Afterwards, she said to me that she finally got it, that she knew that her using masculine pronouns with me lead Ms. Smith to doing the same. Since then, she has become much more empowering to transpeople, more of an ally in opening space for them to blossom beyond the binary conventions placed on their body and their history.
It’s great that I could offer her that learning experience, but the notion that it is my job to train people who claim to be helping professionals and usually want me to pay them for the experience, well, it’s just nasty.
Sure, I have do have some successes. A piece I read to a class of LSW candidates in 1996 lead one of them to thank me when they met me again twenty years later, as well as allowing another transwoman to read it at a recent open mic.
Trying to find help, though, from someone who doesn’t understand what you are saying is very difficult. Too many therapists feel the need to be the smartest person in the room seeing any client as someone less functional than they are.
Instead of having the professional listen to and understand our truth, they just map their understanding of the way the world works onto our details and become indignant when we don’t embrace their superior wisdom.
Because transgender is such an individual journey, one towards a truer expression of self that demands moving away from social pressures and conventions, we don’t assimilate, moving to agreeing with the crowd.
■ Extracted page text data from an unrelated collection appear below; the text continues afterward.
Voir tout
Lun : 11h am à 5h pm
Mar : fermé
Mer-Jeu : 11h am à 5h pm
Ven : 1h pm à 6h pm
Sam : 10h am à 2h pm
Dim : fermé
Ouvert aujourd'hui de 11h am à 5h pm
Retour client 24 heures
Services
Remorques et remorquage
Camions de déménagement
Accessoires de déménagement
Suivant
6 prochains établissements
That means that we have to leave shared understandings behind to discover what is profoundly true for us.
Learning to follow the golden rule, engaging and understanding the personal truths of others in the way we need our own personal truth to be engaged and understood is at the heart of maturing as a gracious, open and enlightened queer person.
This usually means moving away from spaces where others feel the need to attack anyone who challenges their own beliefs, finding a kind of smugness in silencing voices that challenge them.
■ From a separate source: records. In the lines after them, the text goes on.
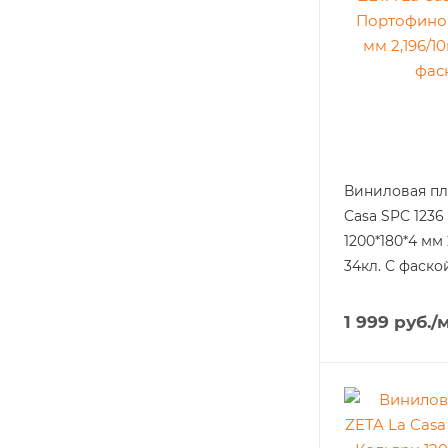
Виниловая пл
Casa SPC 123
1200*180*4 мм 
34кл. С фаско
1 999
руб.
/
Understanding that individual experience is individual experience, that we don’t have to agree with or make the same choices as anyone else is the basis for real, deep understanding. “I could never wear that, but it looks fabulous on you!”
This always starts with open mirroring, reflecting the view of truth that others share without calling it out or judging it. Rather than working to shape it to be what you believe to be correct, you need to just start by affirming that you heard it, because no one can hear you until they believe you have heard them.
Too often, though, understanding is constrained by belief. That, though, leaves us no space to find common ground.
It just makes hearts looking to express their contents invisible and broken.